We identified 5 distinct trajectories of serum intact FGF23 among 919 HEMO Study participants. A small group of participants demonstrated a high baseline FGF23 level that decreased over 24 months. Diabetes, absence of catheter as vascular access, randomization to the high-dose treatment arms, low baseline serum calcium, phosphorus and IL-6, less vitamin D analog supplementation at baseline, and residual kidney function were associated with the low stable FGF23 trajectory compared to the elevated stable trajectory. Meanwhile, randomization to the high flux treatment arm, absence of a catheter as vascular access, and lower serum phosphorus and 25(OH)D were significantly associated with membership in the elevated decreasing FGF23 trajectory. Only the low stable FGF23 trajectory compared to the elevated stable trajectory was associated with a reduced hazard ratio of all-cause mortality.

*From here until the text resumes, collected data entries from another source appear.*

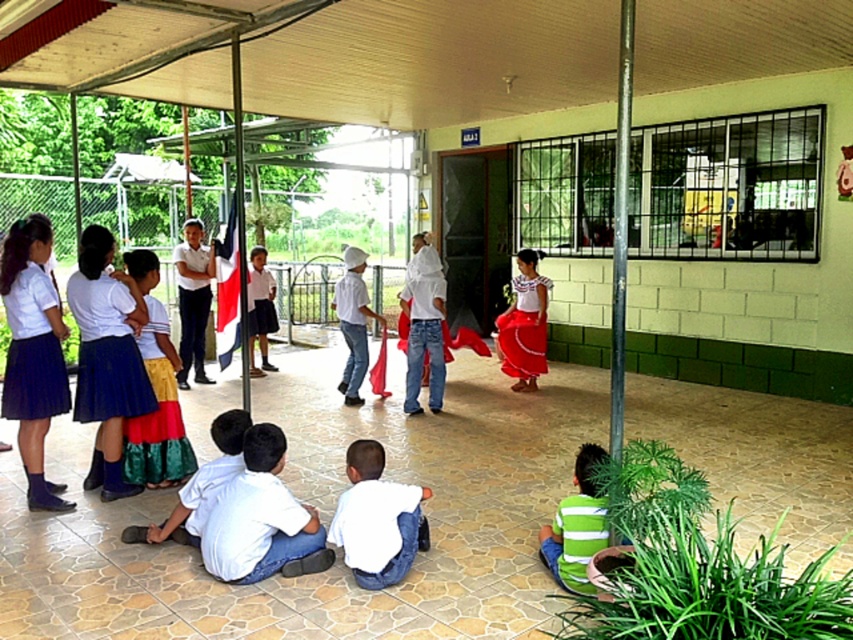 Question: Which is farther from the white cotton shirt at center?

Choices:
 (A) red satin skirt at center
 (B) white matte shirt at lower center
 (C) metallic corrugated roof at upper center
 (D) shiny satin skirt at left

Answer: (B)

Question: Does shiny satin skirt at left come behind white matte shirt at center?

Choices:
 (A) yes
 (B) no

Answer: (B)

Question: Among these points, which one is nearest to the camera?

Choices:
 (A) (45, 346)
 (B) (578, 560)
 (C) (518, 336)
 (D) (160, 317)

Answer: (B)

Question: Among these objects, which one is nearest to the camera?

Choices:
 (A) red satin skirt at center
 (B) metallic corrugated roof at upper center
 (C) green striped shirt at lower right

Answer: (C)

Question: Does white matte shirt at lower center have a smaller size compared to blue pleated skirt at left?

Choices:
 (A) no
 (B) yes

Answer: (A)

Question: Observing the image, what is the correct spatial positioning of white matte shirt at lower center in reference to red satin skirt at center?

Choices:
 (A) above
 (B) below

Answer: (B) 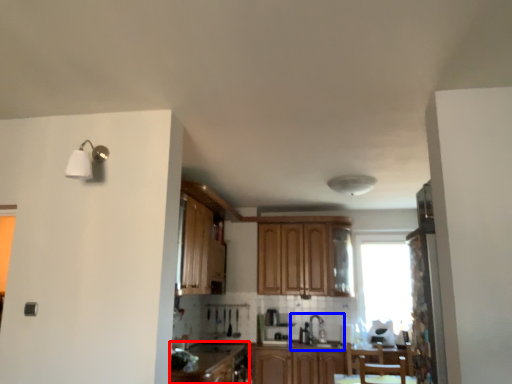 Question: Which of the following is the farthest to the observer, cabinetry (highlighted by a red box) or sink (highlighted by a blue box)?

Choices:
 (A) cabinetry
 (B) sink

Answer: (B) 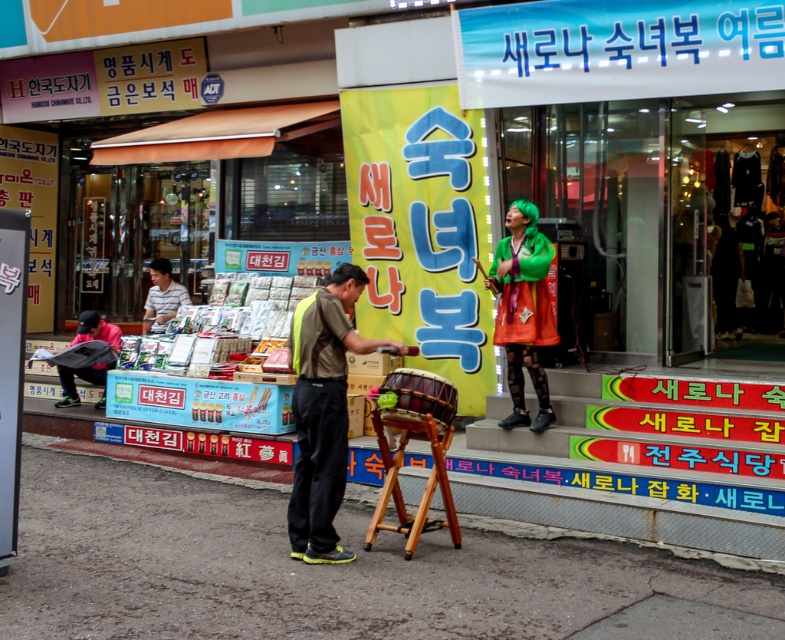 You are a photographer trying to capture both the green felt hat at upper center and the matte black jacket at left in a single frame. Given their sizes, which object would you need to position closer to the camera to ensure both appear similarly sized in the photo?

The green felt hat at upper center has a smaller size compared to matte black jacket at left. To make both appear similarly sized in the photo, you should position the green felt hat at upper center closer to the camera since it is smaller and needs to be enlarged in the frame.

You are a delivery person who needs to place a package on the ground. The package is as wide as the striped shirt at center. Will the concrete pavement at lower center be wide enough to hold the package?

The concrete pavement at lower center is wider than the striped shirt at center, so yes, the concrete pavement at lower center can accommodate the package since its width exceeds the package size. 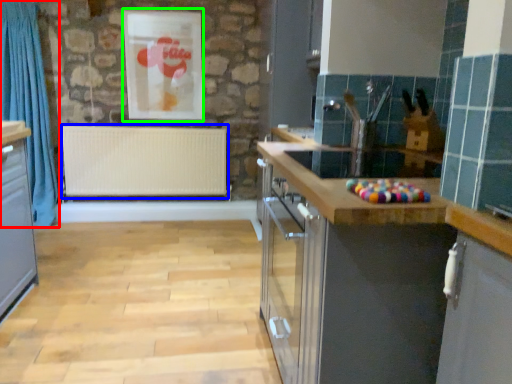 Question: Which is nearer to the curtain (highlighted by a red box)? radiator (highlighted by a blue box) or picture frame (highlighted by a green box).

Choices:
 (A) radiator
 (B) picture frame

Answer: (A) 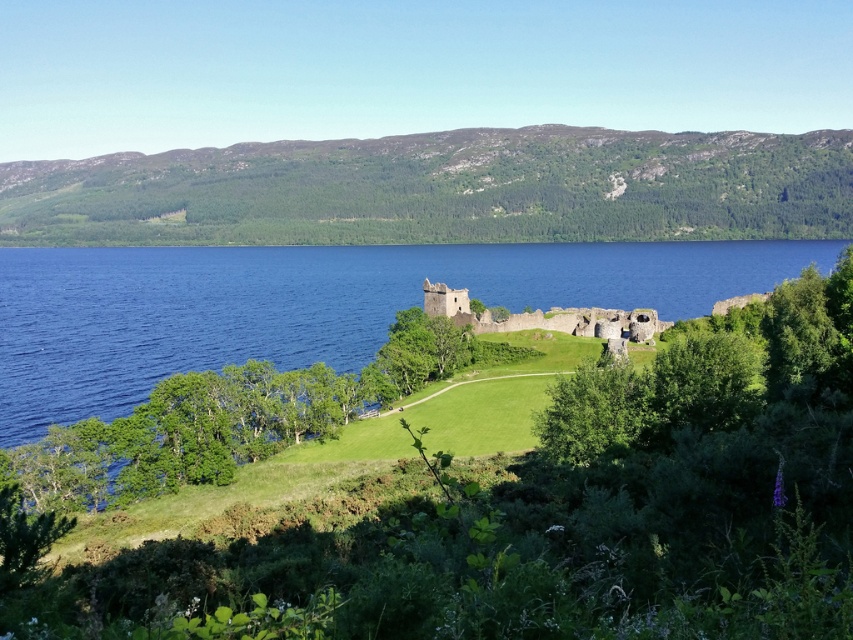 Question: Where is green grassy hillside at upper center located in relation to green leafy tree at center in the image?

Choices:
 (A) left
 (B) right

Answer: (A)

Question: Based on their relative distances, which object is farther from the green leafy tree at center?

Choices:
 (A) blue water at center
 (B) stone ruins at center
 (C) green grassy hillside at upper center

Answer: (C)

Question: Can you confirm if blue water at center is wider than green leafy tree at center?

Choices:
 (A) no
 (B) yes

Answer: (B)

Question: Estimate the real-world distances between objects in this image. Which object is farther from the stone ruins at center?

Choices:
 (A) green grassy hillside at upper center
 (B) blue water at center
 (C) green leafy tree at center

Answer: (A)

Question: Does green grassy hillside at upper center have a greater width compared to stone ruins at center?

Choices:
 (A) yes
 (B) no

Answer: (A)

Question: Which point appears closest to the camera in this image?

Choices:
 (A) (476, 326)
 (B) (27, 241)

Answer: (A)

As opposed to the stable or increasing FGF23 trajectories observed in pre-dialysis CKD, [12] we observed both low and high stable trajectories, increasing trajectories, and a decreasing trajectory. A decreasing FGF23 trajectory was also observed in a subset of participants in the Evaluation of Cinacalcet HCl Therapy to Lower Cardiovascular Events (EVOLVE) trial. [19] In a post hoc analysis of the EVOLVE trial, more participants randomized to cinacalcet demonstrated a decrease in FGF23 levels (compared to placebo) from baseline to week 20; this decrease significantly correlated with a reduction in calcium, phosphorus, and PTH levels, which was attributed to cinacalcet treatment. Nonetheless, 28% and 15% of the 1264 EVOLVE participants randomized to placebo demonstrated a ≥30% and a ≥50% reduction in FGF23 levels, respectively, over the same 20-week period. Only 3% of the participants randomized to placebo crossed over to commercially available cinacalcet during this period. Our results extend these observations by confirming a decreasing FGF23 trajectory using 2-3 measurements of FGF23 over a 24-month period among HEMO Study participants.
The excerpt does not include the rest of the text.